# Found Cardboard under vinyl siding



## phage (Jul 18, 2010)

After an electrician relocated our outside electrical service box, I had small area of siding to repair from where the old box was located.

As I had scraps of the vinyl siding, I went to work and after taking the damaged portions down immediately noticed what appeared to be cardboard from boxes under the siding.

This is a 1963 built house in the Midwest, and only my second home so I’m pretty new to many things. We purchased the house from the flipper and have hit other issues so I’m wondering if this is the last straw.

Anyone have any idea why a siding person would put cardboard underneath vinyl siding? I’m attaching some pictures to this post. From what I can tell there is masonite underneath the cardboard.
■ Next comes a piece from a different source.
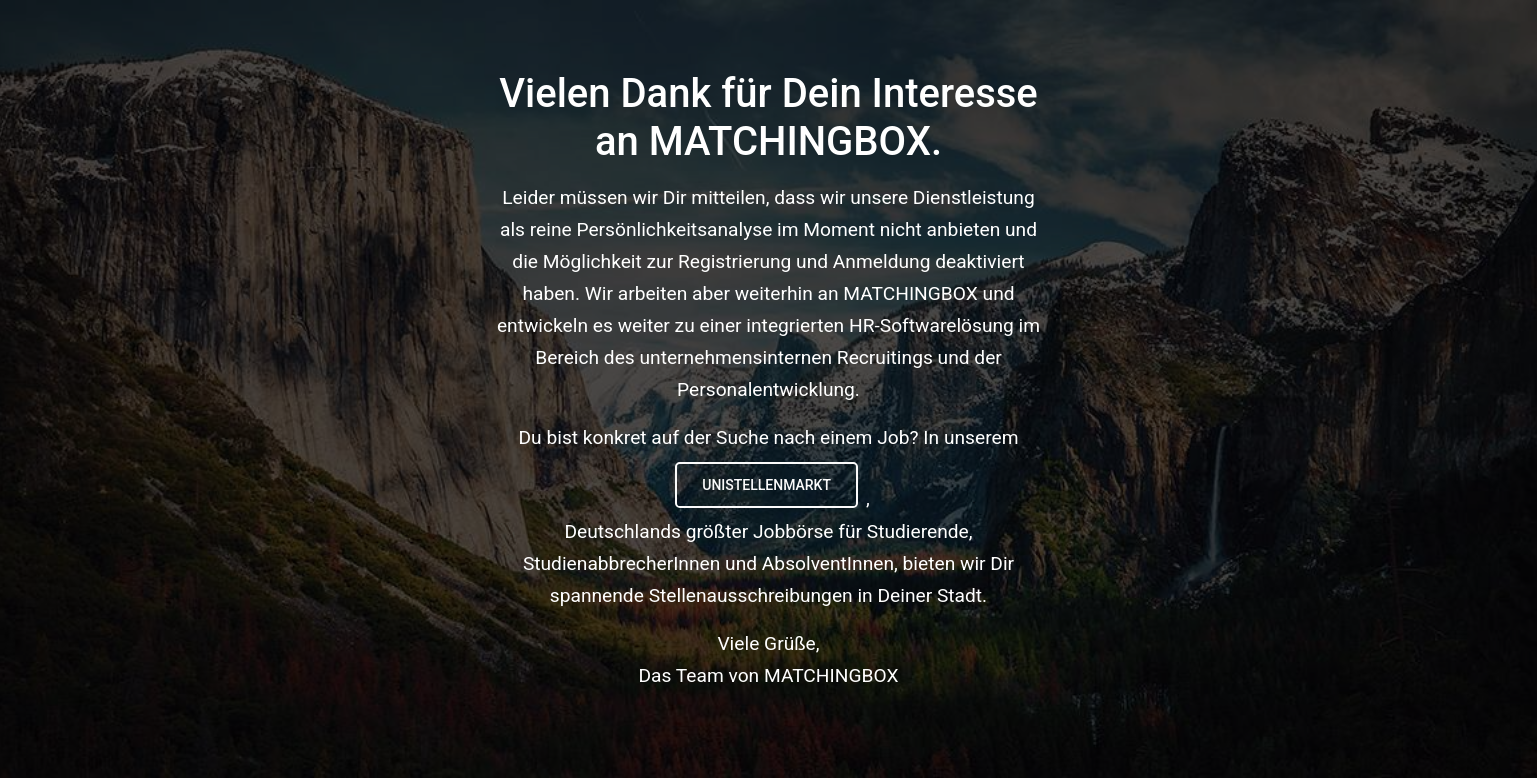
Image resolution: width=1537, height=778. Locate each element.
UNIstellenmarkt (766, 485)
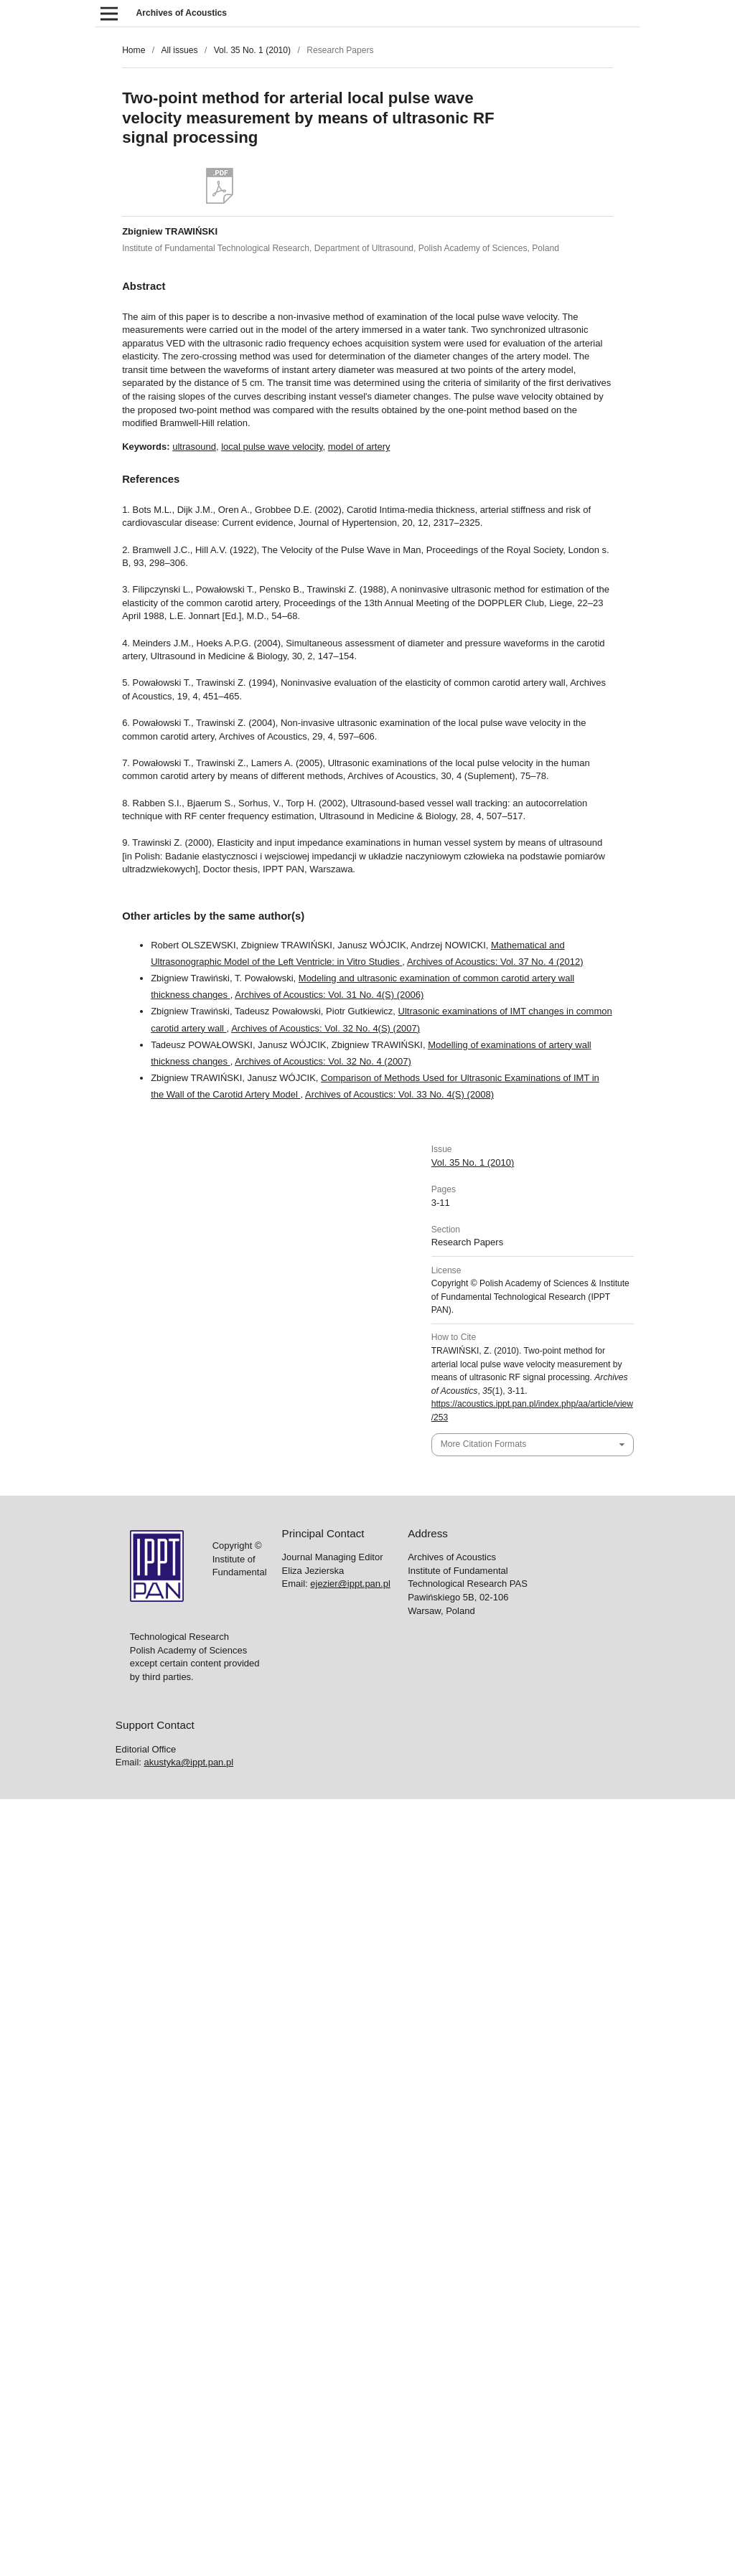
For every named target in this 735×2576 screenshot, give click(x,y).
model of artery (359, 446)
My fear is this is under the entire house.

Thanks in advance ..

Frustrated new home owner


----------



## Tom Struble (Dec 29, 2008)

looks like he was trying to level out the wall,other parts of the house may have a foam underlayment and they ran out, then the cheap ----- used the boxes the siding came in,that's pretty shameful right there,i could see using it in small amounts as a shim but...


----------



## racebum (Mar 8, 2010)

shady yes, but, before you tear your house apart just how long has the siding been there? if you have no problems as of yet i would leave it be until you're given a reason to tear it off.


----------



## MJW (Feb 7, 2006)

tomstruble said:


> looks like he was trying to level out the wall,other parts of the house may have a foam underlayment and they ran out, then the cheap ----- used the boxes the siding came in,that's pretty shameful right there,i could see using it in small amounts as a shim but...


Who is the cheapo???? The sider or the flipper???? or both?

Should be illegal.


----------



## phage (Jul 18, 2010)

*time to inspect some more*

Thanks for the responses guys! It pretty much confirmed what I suspected.

At this point I'm not sure when the siding was done, but based on some other problems I wouldn't put it past the flipper.

I'm planning on spot checking the front and sides to see if it has foam like it should or more cardboard. Perhaps he just got cheap on the rear of the house.


----------